Devido à minha formação científica em físico-química, os casos com evidências físicas, particularmente aqueles em que evidências residuais são aparentes, são os que mais me atraem. Os mais impressionantes de todos, talvez, têm sido os exemplos clássicos da presença de UFOs e a descoberta direta dos tão chamados “casos de evidências físicas”. Um dos melhores eventos desse tipo é o pouso de um UFO em plena luz do dia perto da cidade de Tully, no norte de Queensland, na Austrália, em 19 de janeiro de 1966. Notavelmente, esse também é um grande exemplo de episódio ufológico com um forte componente psíquico, que surgiu por meio de premonições ou sonhos proféticos.

O interessante Caso Tully

Quando o fazendeiro George Pedley testemunhou um UFO surgindo da direção da Lagoa Horseshoe, por volta das 09h00, na propriedade de seu vizinho e amigo Albert Pennisi, ficou chocado ao saber que este não estava surpreso com a manifestação. Pennisi era agricultor naquela região desde 1947 e conhecia as histórias locais sobre UFOs, e isso o deixava inclinado a acreditar nas observações que o pesquisador Claire Noble fizera nos meses que antecederam o dia 19 de janeiro de 1966. Além disso, o próprio Pennisi andava tendo sonhos relacionados a UFOs — para um fazendeiro rústico, ter aqueles sonhos já era problema suficiente, então ele manteve a informação para si mesmo.

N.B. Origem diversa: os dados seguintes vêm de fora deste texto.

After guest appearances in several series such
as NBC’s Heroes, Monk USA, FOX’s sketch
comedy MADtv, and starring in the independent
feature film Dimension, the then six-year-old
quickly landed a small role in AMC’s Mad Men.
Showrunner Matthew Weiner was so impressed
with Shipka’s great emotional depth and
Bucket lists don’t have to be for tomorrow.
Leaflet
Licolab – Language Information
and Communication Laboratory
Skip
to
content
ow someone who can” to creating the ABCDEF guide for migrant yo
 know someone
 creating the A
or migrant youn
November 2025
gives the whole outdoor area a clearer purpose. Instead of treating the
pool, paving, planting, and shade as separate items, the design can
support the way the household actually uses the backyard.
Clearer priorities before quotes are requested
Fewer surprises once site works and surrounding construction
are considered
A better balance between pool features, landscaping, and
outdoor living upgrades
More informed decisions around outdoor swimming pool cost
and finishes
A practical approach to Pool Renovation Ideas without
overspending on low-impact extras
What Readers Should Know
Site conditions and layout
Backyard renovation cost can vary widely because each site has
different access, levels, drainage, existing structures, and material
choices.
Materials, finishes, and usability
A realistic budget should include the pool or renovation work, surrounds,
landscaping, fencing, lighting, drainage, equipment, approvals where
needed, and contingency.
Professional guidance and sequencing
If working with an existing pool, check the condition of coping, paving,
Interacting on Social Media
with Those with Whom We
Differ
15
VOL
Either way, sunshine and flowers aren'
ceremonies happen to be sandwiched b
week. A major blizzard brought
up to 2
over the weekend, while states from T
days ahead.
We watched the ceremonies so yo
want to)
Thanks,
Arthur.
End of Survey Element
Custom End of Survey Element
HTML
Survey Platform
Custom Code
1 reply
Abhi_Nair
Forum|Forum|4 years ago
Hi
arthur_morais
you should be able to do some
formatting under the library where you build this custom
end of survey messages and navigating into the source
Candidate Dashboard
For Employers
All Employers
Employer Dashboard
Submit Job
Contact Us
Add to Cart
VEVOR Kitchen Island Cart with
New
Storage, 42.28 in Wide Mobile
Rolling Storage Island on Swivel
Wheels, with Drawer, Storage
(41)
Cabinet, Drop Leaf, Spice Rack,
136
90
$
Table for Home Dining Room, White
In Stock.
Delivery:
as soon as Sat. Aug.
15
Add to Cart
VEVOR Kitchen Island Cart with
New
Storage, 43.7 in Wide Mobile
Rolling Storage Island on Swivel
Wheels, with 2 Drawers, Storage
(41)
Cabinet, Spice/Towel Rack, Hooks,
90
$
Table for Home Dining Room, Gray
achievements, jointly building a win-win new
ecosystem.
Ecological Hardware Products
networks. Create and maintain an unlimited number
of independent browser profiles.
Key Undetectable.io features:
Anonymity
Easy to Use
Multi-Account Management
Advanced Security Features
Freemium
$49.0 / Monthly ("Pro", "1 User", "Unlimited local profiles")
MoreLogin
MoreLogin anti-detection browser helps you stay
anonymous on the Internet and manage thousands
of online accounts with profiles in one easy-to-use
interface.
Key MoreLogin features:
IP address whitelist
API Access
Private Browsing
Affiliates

George Pedley era conhecido por ser um sujeito tranquilo e bom trabalhador. Nenhum dos moradores tinha nada contra ele, mesmo aqueles que não acreditam em seu avistamento. Ele disse aos jornalistas: “Se alguém tivesse me perguntado há cinco dias se eu acreditava em discos voadores, eu teria rido e pensado que isso é loucura. Mas agora eu sei a verdade”.